The beauty of Internet Marketing is that it is the only marketing that is 100% measurable. You can know how many people see your ad. You can know how many visited your website. All this makes calculating ROI possible. And sooner or later you will calculate the feasibility of using Paid Search to sell your products online.
How to calculate ROI for a PPC or Paid Search Campaign is something everyone learns usually after they already spent too much money. While there is plenty of information online about how and why you should include PPC in your online marketing strategy, the ROI parts are few and far between, and reading all the marketing material is akin to drinking from a fire hydrant. There is an easier way to ascertain your Paid Search ROI.
Here’s how:
1) Profit Margin and Sales Volume: Start first with your business model. How much profit do you make on each product you sell online. In some cases the question is how many must you sell online to make the business viable. Lets say we have a $100 product which at this point has a profit of $30. That 30% margin is what we can “play” with for our PPC marketing.
Include the online transaction costs and fulfillment costs (delivery costs) as well. Don’t forget to include the cost of any other Internet Marketing you might be doing, including any SEO or web site development. You may even want to total the cost of your website expenditures to date, if you are a real astute break-even-analyst-type. Now you have the total amount of money you could spend to attract a buyer via PPC.
2) Conversion Rate: You may already have statistics from your analytics that indicate the conversion rate of your website. Lets say that the conversion rate is 5%, or for every 1000 visitors you sell 50 products on your website.
If your website conversion rate is over 14% you either need to double check your measurement method(s) or you don’t need to read this because you are an expert at this game already. If you don’t know the conversion rate of your website (because it is new and gets no natural search traffic yet, and thus why you must acquire customers via PPC) you can run some low risk (inexpensive) tests to determine the conversion rate and thus the viability of using PPC to grow your business online. In order to keep this post on target, I describe the low risk methods to determine your website conversion rate there. If you don’t read that page, heed this: GO SMALL and GO SLOWLY and DOUBLE CHECK SETTINGS. If you are new to PPC, its very easy to blow your entire budget in a day (sometimes an hour) because you overlooked one simple setting.
3) Visitor Acquisition Value: If you make $30 per sale and 5% of the visitors to the website buy the product, that means each visitor is worth $1.50
(50 sales x $30) / 1000 visitors = $1.50 | This number is also considered your Maximum Cost Per Click, over which, you’ll loose money.
4) Value Proposition for PPC justified! That seems easy. You can now fantasize about growing your business to Fortune 100 status because you can spend $0.75 per click, and with a 15% margin, make more and more money because you can afford to increase your marketing spending as your sales volume rises. Brilliant!
Not so fast cowboy. Even if all that is accurate, there are a few barriers to success that you will become aware of.
If your Maximum Cost per Click is less than $0.50, a PPC campaign for your product may not be viable – because getting clicks for under $0.50 may simply not work.
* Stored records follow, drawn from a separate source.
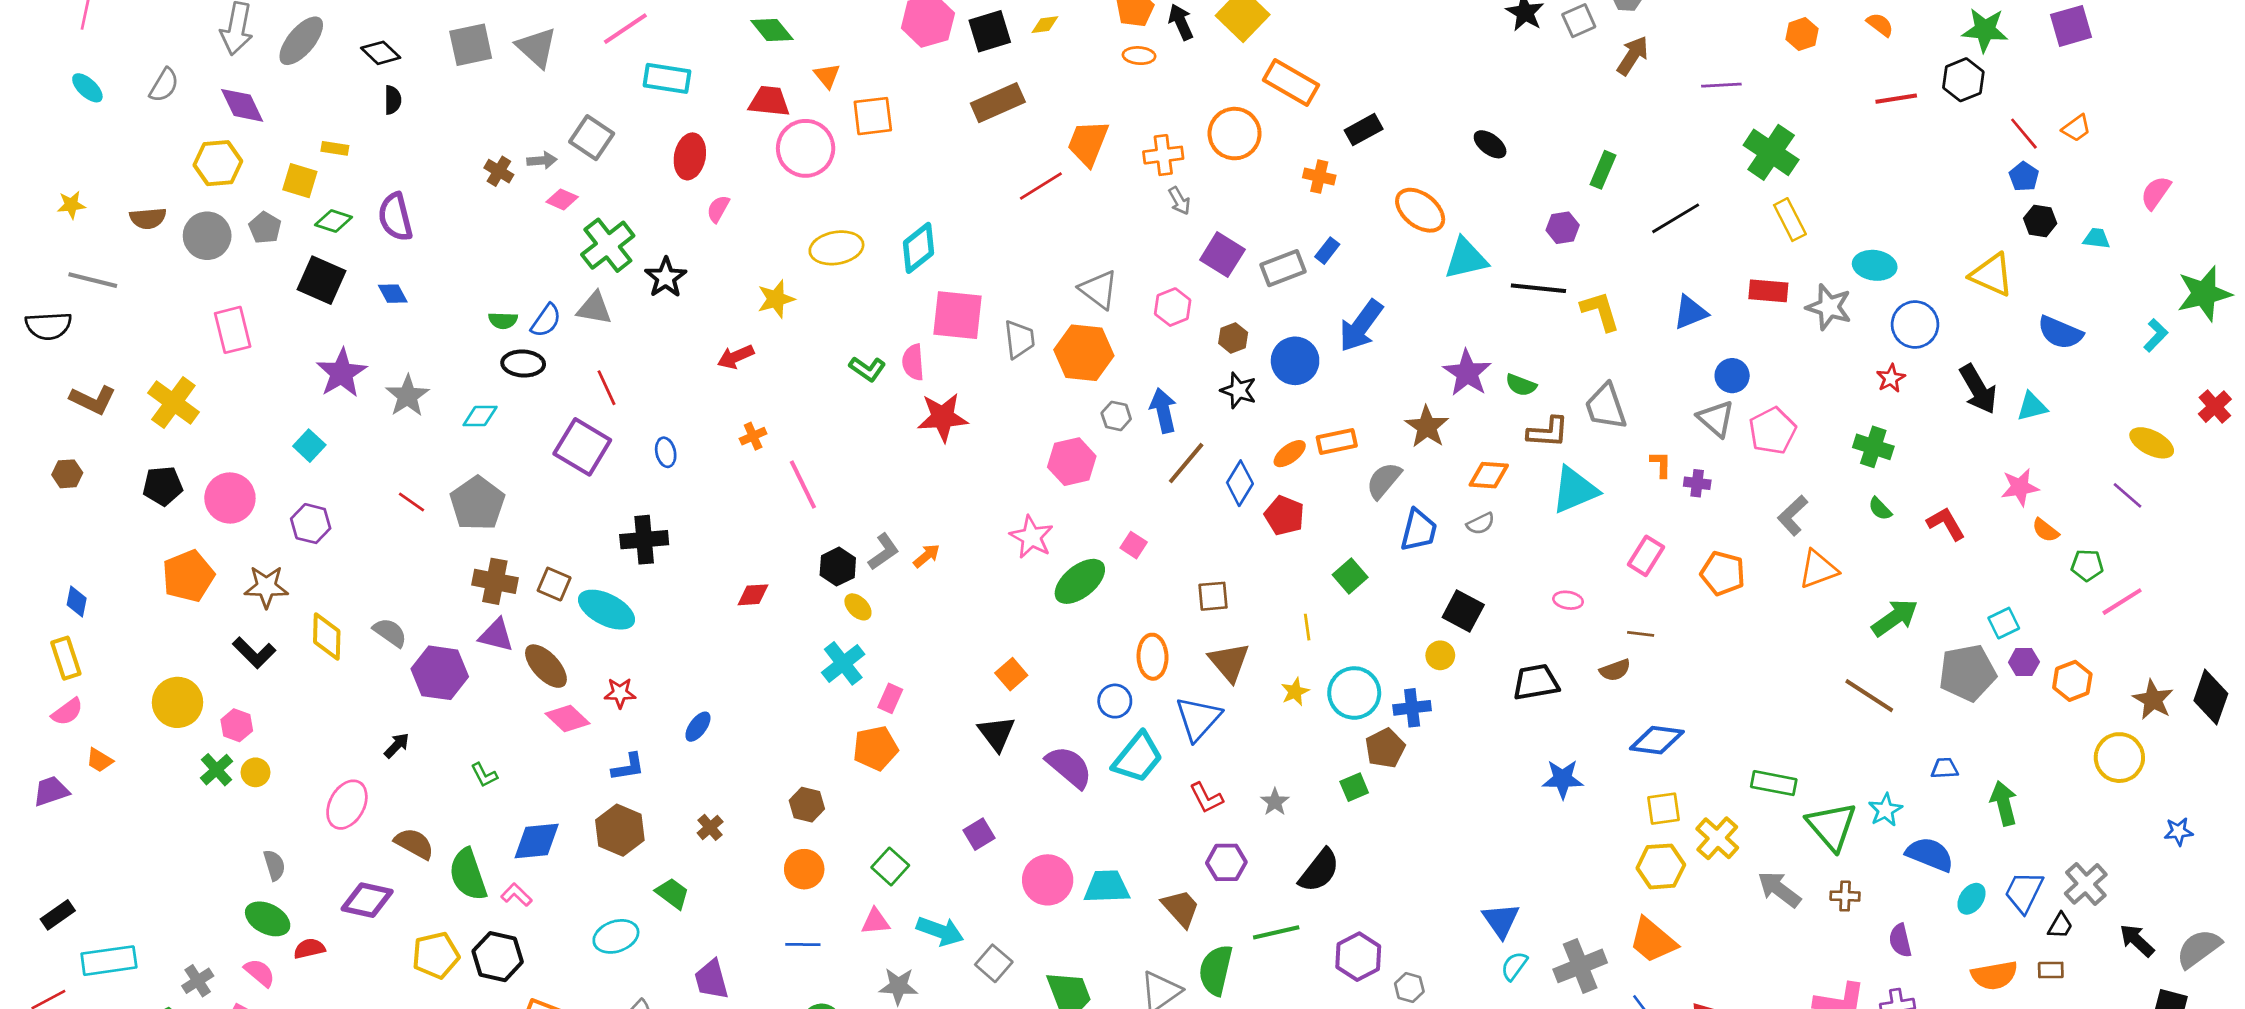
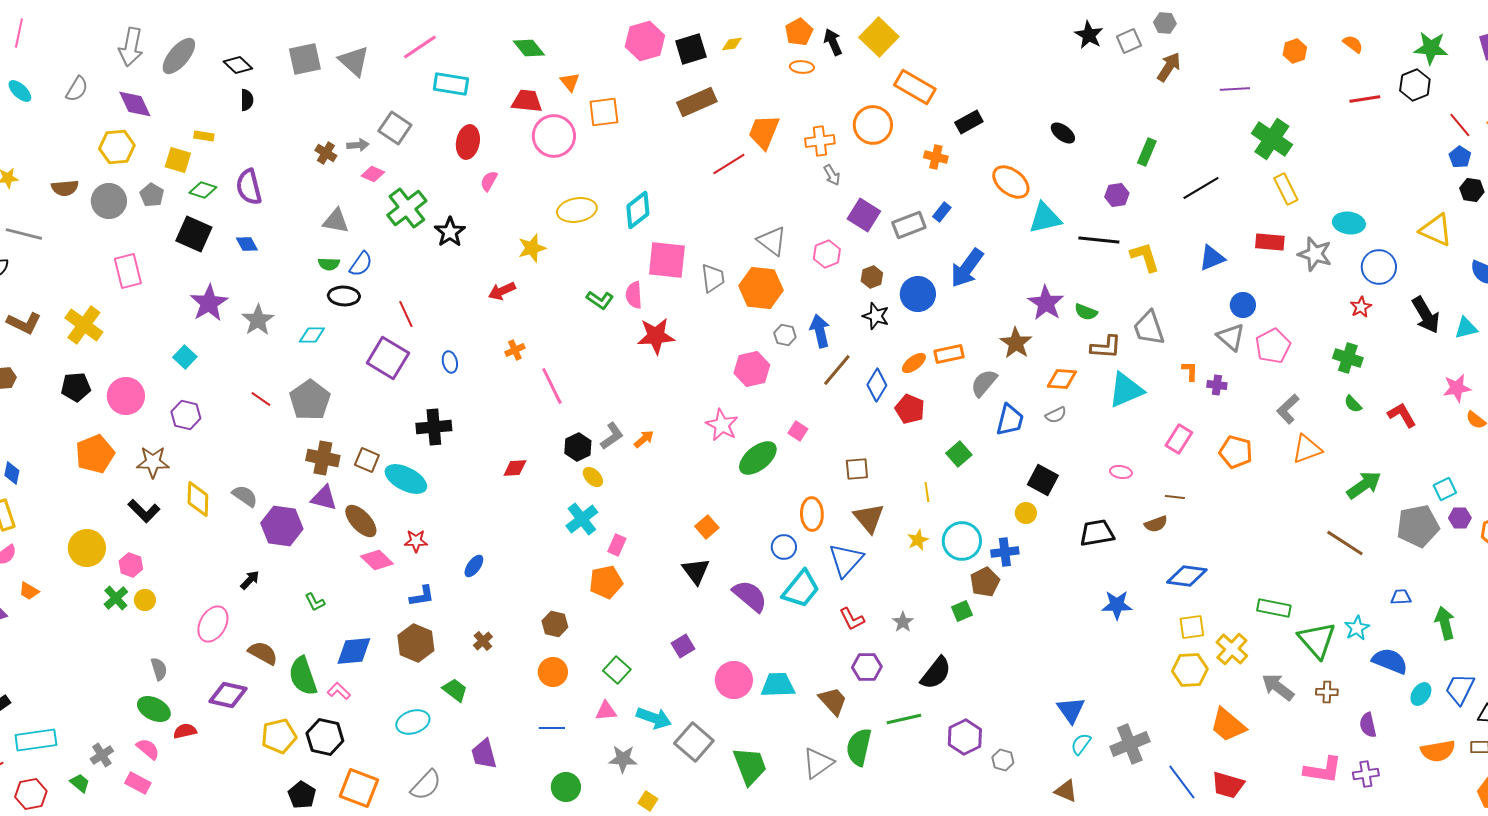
gray triangle: (594, 308) -> (336, 221), moved
orange trapezoid: (1653, 940) -> (1228, 725), moved
gray square: (994, 963) -> (694, 742), size x1.4

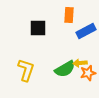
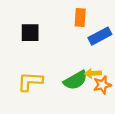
black square: (38, 28) -> (30, 33), moved
yellow L-shape: (26, 70) -> (30, 81), turned -105

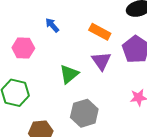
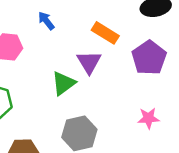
purple triangle: (101, 61) -> (89, 62), moved

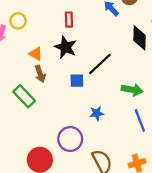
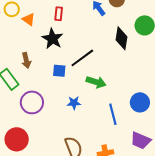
orange triangle: (36, 54) -> (29, 19), moved
green arrow: (132, 90) -> (96, 82), moved
purple circle: (70, 139) -> (32, 102), moved

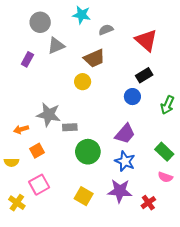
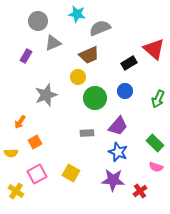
gray semicircle: (106, 30) -> (100, 28), size x1.5
red triangle: (146, 40) -> (154, 49), moved
black rectangle: (144, 75) -> (129, 63), moved
gray star: (49, 115) -> (46, 95), moved, turned -30
gray rectangle: (70, 127) -> (87, 133), moved
orange arrow: (21, 129) -> (20, 122), turned -40
green circle: (88, 152) -> (95, 98), moved
yellow square: (84, 196) -> (71, 173), moved

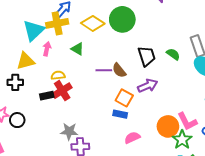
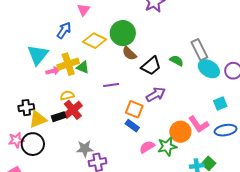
yellow cross: (57, 23) -> (68, 64), moved
pink arrow: (47, 49) -> (53, 71), turned 72
black trapezoid: (147, 56) -> (151, 66), turned 75
yellow triangle: (25, 61) -> (38, 119), moved
brown semicircle: (119, 70) -> (129, 53), moved
blue rectangle: (120, 114) -> (132, 126), turned 32
black circle: (17, 120) -> (33, 144), size x1.5
green star: (182, 140) -> (167, 146), moved, turned 30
Although Google and Microsoft (and Facebook) advertise that you could pay as little as $0.05 per click, that cost per click is seldom attainable, even in markets where little to no competition exists. You can try it, but be aware of the potential for disappointment – that you just won’t get clicks for less that $0.50 no matter what the marketing material says.
Average CPC barrier: The average CPC of your industry may mean you get no exposure bidding $0.75 per click. In fact your ad may not display at all even at a $1.50 bid because the average CPC for your industry is $4.50. Which means the top 6 positions (where you need to be to acquire the maximum number of clicks) may cost $6.00 per click. There goes the ROI.
Search Volume limitation: As pointed out in #1, the question may be “how many must you sell online to make the business viable?” Your product may simply not have that much online demand. Although you could expand your business if you could get 3000 visitors per day, they don’t exist! If only 1500 people search online each day for your product, no matter how good your Paid and Natural search positions are, you cannot get 100% of those visitors to your website. They clicked on the other ad or listing and somehow got distracted and…they are gone forever. So you manage to get 900 visitors each day: redo your ROI calculations.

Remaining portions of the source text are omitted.